Sockets, Cores, and Threads – When Performance Modeling, 1 + 1 is not Always 2

Capacity planning and modeling requires a firm understanding of the resources you are using.  Planning capacity solely on workload-defined resources will often get you in trouble and lead to contention or waste. A good understanding of the processor and your workloads can ensure you maximize your resources.  

When helping customers onboard to the new CloudPhysics Dashboards, we often discuss CPU contention and point out workloads with High CPU Ready/CPU Co-Stop. These metrics are most common in hosts that are oversubscribed and often the result of too many large and heavily used VMs on a single host. One aspect we often find is the idea that VMs can have more logical cores than are physically available in a host. In other words, I can have a 32 vCPU VM on a host with only two CPU sockets of eight CPU cores and a total of 16 physical cores in the server. vSphere may be perfectly fine with this configuration, but at some point, this can become the Achilles heel to your virtualization performance unless you can find the right balance or demand, threads, and avoid contention.

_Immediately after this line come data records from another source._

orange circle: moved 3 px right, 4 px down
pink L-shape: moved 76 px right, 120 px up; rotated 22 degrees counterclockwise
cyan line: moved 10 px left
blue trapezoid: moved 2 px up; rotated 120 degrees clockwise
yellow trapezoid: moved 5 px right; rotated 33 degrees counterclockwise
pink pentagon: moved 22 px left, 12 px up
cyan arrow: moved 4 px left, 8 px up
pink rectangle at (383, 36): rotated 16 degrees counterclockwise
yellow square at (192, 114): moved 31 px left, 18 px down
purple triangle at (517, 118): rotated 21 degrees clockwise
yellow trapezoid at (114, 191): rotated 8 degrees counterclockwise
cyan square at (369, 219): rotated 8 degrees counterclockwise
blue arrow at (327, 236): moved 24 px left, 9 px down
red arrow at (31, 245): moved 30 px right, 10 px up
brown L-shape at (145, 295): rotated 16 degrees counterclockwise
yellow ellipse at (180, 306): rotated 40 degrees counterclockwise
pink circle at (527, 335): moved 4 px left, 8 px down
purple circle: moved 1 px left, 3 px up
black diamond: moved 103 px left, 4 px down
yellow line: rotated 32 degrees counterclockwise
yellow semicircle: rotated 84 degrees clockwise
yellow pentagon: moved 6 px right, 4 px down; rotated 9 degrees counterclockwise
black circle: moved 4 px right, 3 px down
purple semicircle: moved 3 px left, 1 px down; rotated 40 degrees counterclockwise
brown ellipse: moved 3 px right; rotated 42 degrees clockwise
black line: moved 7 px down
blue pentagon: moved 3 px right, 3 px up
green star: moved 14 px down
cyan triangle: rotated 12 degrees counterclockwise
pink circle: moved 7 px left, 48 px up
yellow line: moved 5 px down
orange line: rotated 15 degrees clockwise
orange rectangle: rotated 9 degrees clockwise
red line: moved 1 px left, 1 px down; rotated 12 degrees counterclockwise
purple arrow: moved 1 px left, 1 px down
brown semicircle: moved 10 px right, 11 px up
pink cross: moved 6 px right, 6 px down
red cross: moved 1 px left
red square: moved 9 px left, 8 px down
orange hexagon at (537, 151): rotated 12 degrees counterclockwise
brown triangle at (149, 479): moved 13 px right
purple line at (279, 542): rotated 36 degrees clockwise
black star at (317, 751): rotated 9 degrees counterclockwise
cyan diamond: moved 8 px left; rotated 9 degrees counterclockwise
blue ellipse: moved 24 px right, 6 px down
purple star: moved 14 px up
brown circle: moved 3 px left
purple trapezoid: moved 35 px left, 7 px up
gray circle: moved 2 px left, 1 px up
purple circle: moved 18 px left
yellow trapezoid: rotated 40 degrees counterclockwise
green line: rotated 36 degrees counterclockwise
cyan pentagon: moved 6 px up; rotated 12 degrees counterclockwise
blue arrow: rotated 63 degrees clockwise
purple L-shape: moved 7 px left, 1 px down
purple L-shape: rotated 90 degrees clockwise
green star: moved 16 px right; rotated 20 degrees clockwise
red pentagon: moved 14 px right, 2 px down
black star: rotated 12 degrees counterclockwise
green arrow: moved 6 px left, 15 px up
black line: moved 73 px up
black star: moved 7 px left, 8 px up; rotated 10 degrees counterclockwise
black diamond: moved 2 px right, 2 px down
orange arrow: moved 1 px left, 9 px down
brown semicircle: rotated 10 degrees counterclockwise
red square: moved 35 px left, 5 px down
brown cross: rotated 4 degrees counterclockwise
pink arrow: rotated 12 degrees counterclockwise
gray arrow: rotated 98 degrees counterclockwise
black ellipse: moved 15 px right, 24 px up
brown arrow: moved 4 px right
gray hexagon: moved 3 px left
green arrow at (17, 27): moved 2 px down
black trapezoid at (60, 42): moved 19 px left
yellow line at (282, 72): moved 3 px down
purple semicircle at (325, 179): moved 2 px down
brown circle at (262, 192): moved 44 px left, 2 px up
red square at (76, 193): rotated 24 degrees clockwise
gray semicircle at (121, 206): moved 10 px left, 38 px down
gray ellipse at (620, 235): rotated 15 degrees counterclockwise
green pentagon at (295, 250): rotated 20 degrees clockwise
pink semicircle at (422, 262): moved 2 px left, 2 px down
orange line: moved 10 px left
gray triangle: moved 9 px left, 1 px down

For example, when looking at the physical socket layer in our hosts, we typically see two physical CPU sockets. Each CPU socket in our example might be eight physical cores and present to us a total of 16 physical CPU cores in a system (2 CPU x 8 cores). However, hyper-threading adds an additional layer of compute complexity to the model in that each CPU socket can run two threads. This allows for multithreaded applications to take advantage of dual path execution and execute two simultaneous threads within the OS. To the guest OS, and even the hypervisor, we see the potential for 32 logical CPU cores available (‘2 CPU’ x ‘8 cores/CPU’ x ‘2 threads per core’). So far, so good.

A CPU core with multiple threads offer us a distinct advantage when we have a guest OS and application that take advantage of multiple threads and parallel execution of tasks. This hyper-threading can often offer between 10% to 30% performance increase in the executed task, but the work delivered is not the same as two physical CPU cores. When applications benefit from the extra threading by offloading contentious CPU instruction, we see more than 100% efficiency from a single CPU core. This is ideal for contentious instructions. Rather than executing two tasks one after another, two tasks are executed simultaneously. However, this is not a two-for-one deal. We do not see a 100% increase in performance since the execution of the hyperthread is only part of the executed instruction and not the the entirety of the executed task.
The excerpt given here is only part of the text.